▶ Aim of the task
How many lines in the entries below include the word "Grant"? Respond with the number only.

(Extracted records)
......
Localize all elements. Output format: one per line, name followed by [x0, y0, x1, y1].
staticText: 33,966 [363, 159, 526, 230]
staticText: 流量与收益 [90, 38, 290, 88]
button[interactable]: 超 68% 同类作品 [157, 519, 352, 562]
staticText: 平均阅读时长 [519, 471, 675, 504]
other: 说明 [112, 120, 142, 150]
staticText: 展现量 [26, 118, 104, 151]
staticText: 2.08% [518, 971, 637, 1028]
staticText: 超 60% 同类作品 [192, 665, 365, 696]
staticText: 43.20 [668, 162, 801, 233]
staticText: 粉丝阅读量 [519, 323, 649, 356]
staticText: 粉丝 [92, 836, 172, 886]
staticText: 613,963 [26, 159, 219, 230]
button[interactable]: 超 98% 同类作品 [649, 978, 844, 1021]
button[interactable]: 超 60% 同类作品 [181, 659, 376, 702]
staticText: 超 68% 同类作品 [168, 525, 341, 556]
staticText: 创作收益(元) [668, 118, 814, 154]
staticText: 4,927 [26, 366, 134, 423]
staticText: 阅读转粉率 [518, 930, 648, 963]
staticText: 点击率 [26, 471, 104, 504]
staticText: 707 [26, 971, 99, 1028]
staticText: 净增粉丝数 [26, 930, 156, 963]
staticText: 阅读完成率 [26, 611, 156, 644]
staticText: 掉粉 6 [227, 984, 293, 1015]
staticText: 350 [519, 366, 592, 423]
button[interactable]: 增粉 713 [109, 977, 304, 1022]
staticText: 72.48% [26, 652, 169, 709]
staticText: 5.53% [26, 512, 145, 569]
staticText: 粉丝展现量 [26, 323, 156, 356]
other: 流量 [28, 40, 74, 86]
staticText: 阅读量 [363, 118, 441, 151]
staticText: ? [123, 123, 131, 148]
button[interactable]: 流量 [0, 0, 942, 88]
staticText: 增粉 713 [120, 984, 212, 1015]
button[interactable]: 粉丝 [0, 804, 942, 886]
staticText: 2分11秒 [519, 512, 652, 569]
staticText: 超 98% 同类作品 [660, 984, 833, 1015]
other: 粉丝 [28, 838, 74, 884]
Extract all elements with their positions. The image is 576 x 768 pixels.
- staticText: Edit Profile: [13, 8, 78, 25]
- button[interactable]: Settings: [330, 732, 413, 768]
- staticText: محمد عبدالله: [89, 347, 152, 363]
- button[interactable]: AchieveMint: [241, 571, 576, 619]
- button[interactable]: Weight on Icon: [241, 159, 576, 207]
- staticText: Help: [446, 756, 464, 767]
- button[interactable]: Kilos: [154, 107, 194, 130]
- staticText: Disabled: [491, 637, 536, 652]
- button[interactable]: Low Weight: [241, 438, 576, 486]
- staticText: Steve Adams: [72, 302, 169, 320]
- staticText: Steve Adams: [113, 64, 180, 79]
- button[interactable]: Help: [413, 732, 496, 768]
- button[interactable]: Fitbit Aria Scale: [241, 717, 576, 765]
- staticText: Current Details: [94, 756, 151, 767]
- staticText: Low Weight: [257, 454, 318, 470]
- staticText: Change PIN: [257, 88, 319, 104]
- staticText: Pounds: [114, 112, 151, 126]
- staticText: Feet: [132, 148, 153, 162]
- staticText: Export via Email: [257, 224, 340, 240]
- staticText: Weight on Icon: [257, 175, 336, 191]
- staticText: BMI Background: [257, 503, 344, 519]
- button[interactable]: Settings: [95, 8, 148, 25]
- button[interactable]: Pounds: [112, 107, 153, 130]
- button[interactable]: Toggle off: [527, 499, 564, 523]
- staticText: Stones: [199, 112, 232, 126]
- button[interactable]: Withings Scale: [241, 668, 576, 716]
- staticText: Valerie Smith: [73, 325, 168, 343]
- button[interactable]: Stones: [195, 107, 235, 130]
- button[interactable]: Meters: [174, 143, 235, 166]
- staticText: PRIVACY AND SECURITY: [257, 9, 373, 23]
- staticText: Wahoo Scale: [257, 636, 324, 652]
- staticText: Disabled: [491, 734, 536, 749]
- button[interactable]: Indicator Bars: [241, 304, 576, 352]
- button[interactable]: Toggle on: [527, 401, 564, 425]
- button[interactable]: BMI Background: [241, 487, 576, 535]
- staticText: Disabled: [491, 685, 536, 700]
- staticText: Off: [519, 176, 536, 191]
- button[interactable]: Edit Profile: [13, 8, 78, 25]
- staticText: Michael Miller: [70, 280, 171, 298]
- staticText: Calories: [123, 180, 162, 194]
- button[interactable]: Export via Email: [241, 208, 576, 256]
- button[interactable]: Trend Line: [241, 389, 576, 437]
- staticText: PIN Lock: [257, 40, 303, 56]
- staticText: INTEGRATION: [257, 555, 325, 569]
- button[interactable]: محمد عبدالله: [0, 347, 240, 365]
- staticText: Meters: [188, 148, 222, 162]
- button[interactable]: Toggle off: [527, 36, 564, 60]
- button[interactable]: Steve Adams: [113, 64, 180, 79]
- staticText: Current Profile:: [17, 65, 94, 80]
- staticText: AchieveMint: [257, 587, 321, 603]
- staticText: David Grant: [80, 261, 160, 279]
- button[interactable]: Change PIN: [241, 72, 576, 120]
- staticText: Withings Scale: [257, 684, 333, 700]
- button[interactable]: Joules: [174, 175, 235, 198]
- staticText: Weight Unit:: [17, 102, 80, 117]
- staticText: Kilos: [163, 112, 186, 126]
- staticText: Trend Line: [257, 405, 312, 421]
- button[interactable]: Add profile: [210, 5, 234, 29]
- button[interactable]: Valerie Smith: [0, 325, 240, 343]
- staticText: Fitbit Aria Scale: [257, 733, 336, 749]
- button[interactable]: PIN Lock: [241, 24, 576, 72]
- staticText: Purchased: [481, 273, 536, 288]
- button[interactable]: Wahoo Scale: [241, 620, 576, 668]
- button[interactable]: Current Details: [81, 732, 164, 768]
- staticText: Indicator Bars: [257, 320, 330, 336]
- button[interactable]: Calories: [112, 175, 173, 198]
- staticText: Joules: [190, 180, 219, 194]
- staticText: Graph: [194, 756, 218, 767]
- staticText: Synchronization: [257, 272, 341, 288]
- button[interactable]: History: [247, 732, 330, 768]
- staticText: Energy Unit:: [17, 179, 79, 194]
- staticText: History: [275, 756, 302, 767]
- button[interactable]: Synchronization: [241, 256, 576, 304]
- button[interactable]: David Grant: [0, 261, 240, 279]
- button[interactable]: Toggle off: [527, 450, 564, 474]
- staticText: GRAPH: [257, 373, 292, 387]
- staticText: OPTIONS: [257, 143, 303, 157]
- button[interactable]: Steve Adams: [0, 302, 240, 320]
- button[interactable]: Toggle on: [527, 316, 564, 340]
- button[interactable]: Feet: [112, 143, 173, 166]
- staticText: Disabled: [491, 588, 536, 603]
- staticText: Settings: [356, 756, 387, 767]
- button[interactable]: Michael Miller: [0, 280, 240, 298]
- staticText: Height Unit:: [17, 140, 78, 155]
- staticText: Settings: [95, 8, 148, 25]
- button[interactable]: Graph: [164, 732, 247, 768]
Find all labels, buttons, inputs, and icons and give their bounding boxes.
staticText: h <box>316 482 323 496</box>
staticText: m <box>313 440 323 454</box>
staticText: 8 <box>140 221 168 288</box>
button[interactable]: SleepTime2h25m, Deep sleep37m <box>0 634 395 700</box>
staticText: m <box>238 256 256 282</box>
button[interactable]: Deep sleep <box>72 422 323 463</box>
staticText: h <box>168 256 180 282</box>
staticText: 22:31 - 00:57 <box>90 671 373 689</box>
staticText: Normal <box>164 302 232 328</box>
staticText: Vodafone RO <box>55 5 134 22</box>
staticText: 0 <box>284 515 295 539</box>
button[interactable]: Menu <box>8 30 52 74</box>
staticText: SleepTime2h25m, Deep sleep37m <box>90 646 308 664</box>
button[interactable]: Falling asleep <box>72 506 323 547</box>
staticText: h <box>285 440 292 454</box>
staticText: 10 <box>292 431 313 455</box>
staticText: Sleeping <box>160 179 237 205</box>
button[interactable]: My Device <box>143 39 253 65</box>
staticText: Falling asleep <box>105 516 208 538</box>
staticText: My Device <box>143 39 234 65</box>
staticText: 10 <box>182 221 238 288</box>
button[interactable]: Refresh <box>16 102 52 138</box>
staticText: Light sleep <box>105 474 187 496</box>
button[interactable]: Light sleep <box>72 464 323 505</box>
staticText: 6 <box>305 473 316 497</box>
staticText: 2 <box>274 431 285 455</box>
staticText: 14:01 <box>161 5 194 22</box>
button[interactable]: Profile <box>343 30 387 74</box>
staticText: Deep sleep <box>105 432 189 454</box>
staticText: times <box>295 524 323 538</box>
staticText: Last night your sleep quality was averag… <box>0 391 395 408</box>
......
▶ Task response
2